2012 proved to be another successful year for DIC Asset AG:
– We broadened the revenue basis of the real estate portfolio and of our other business activities, and further improved the high quality of income.
– This was facilitated, aside from the expansion of the fund business and attractive acquisitions for the Commercial Portfolio, by achieving once again a very high letting result that reduced the vacancy faster than expected by the end of the year, significantly bringing it down by another 1.5 percentage points, down to roughly 11 per cent by now.
– Very large-scale marketing successes have helped us to push the development of the MainTor project in Frankfurt much faster than planned. As a result, more than 60 per cent of the project volume is already in the realisation stage.
– Successful sales, adding up to a transaction volume of more than EUR 150 million in 2012, complete the positive picture.
– All things considered, we will significantly exceed the FFO result of 2011 (EUR 40.6 million). It will be in the range of EUR 43 to 45 million in 2012, just the way we planned it.
– Moreover, we reinforced our financial basis and structure, further reduced our average interest rate, and prematurely negotiated imminent refinancing deals, all of which added up to a realised financing volume of approx. EUR 640 million.

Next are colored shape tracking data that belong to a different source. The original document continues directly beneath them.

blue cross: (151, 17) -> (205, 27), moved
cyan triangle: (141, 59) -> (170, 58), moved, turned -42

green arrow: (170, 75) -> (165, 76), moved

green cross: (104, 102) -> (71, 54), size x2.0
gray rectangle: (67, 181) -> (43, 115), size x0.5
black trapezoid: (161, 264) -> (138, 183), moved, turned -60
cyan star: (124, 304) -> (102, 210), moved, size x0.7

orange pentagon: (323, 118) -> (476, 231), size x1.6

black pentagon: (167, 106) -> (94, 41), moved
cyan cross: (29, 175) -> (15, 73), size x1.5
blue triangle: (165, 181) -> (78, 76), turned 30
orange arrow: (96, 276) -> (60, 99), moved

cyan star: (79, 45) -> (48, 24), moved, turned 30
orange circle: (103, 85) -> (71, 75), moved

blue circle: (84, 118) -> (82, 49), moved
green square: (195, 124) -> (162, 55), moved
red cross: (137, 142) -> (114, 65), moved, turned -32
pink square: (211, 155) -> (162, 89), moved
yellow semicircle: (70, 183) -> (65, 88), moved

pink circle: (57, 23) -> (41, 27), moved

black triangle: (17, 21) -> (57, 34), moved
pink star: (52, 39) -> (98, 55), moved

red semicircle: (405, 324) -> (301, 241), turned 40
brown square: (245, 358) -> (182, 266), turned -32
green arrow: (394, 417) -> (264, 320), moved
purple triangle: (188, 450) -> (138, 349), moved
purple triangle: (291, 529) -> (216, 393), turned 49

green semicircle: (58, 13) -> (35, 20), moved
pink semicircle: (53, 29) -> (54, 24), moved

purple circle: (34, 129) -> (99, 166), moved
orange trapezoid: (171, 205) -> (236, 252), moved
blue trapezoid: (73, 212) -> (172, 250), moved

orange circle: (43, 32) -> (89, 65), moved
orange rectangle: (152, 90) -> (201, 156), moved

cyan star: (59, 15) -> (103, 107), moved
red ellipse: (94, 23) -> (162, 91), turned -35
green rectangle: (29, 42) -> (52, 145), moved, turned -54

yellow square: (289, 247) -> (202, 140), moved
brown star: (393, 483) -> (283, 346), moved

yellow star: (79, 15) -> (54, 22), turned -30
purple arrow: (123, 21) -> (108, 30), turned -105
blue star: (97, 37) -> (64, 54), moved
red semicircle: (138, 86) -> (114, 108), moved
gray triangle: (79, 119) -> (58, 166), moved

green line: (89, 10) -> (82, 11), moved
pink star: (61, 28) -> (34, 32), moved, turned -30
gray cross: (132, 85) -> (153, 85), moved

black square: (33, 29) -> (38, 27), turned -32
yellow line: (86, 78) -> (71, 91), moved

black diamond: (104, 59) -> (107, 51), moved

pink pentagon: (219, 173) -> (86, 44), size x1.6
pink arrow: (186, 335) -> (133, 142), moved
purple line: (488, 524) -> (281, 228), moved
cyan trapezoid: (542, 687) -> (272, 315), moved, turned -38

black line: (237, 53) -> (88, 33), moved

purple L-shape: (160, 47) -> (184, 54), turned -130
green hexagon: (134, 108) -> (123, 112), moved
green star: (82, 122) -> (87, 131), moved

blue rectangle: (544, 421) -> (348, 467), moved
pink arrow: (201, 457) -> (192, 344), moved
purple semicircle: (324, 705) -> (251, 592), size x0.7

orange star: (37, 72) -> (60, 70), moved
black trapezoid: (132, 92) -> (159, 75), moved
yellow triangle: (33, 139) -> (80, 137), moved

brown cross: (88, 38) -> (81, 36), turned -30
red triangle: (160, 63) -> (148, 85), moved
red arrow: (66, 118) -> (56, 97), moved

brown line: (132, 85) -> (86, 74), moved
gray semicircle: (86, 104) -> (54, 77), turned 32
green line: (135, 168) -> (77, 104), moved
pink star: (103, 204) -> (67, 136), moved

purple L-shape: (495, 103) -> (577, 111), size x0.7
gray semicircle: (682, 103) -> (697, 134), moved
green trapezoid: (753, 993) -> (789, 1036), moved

The letting result once again achieved a very high level of around 238,000 sqm (2011: 247,000 sqm). Out of this total, new letting contracts accounted for around 114,000 sqm (2011: 120,000 sqm). Similarly, lease renewals in 2012 matched the previous year’s result at around 124,000 sqm (2011: 127,000 sqm). This letting performance has meant another significant reduction of the vacancy rate, which now stands at around 11 per cent (2011: 12.4 per cent). While being a huge improvement in and of itself, the year-end result substantially exceeded our target of 11.5 per cent for 2012, too. It means that we succeeded in pushing down the vacancy rate by more than three percentage points over the past two years, 2011 and 2012. A preliminary estimate suggests that the like-for-like rental income rose by around one per cent in 2012.
The letting volume is based on more than 320 letting contracts signed in all size categories. As far as existing buildings are concerned, the largest new lettings signed in 2012 involved BASF in Mannheim (9,400 sqm), the technology firm sunways in Constance (5,300 sqm) and Mainova in Frankfurt (5,000 sqm). The most important renewals were concluded with SAP in Berlin (13,200 sqm), Siemens in Erlangen (11,000 sqm) and the State of Baden-Württemberg in Mannheim (9,200 sqm). These results are testimony to the successful work of DIC Onsite and its tenant-oriented management. We also continued to enhance the productivity of our real estate management: The organisation structure of DIC Onsite was further optimised, and by investing in a new integrated EDP platform that went live at the start of this year we boosted the efficiency of its asset management and property management processes.
The MainTor project has progressed considerably faster than expected due to major marketing successes we achieved. In August 2012, well ahead of start of construction, we sold the two construction stages ‘MainTor Panorama’ and ‘MainTor Patio’ on attractive terms in a forward deal for EUR 150 million. With two large-scale lettings of 17,000 sqm to CMS Hasche Sigle and Union Investment signed at the turn of the year, we already marketed around 35,000 sqm of commercial rental space, thereby achieving a forward commitment rate of nearly 85 per cent for the commercial sub-projects that are currently being marketed. As a result, around 60 per cent of the project volume has already advanced to the implementation stage, and certain key requirements for realising corresponding profits in the coming years are now in place.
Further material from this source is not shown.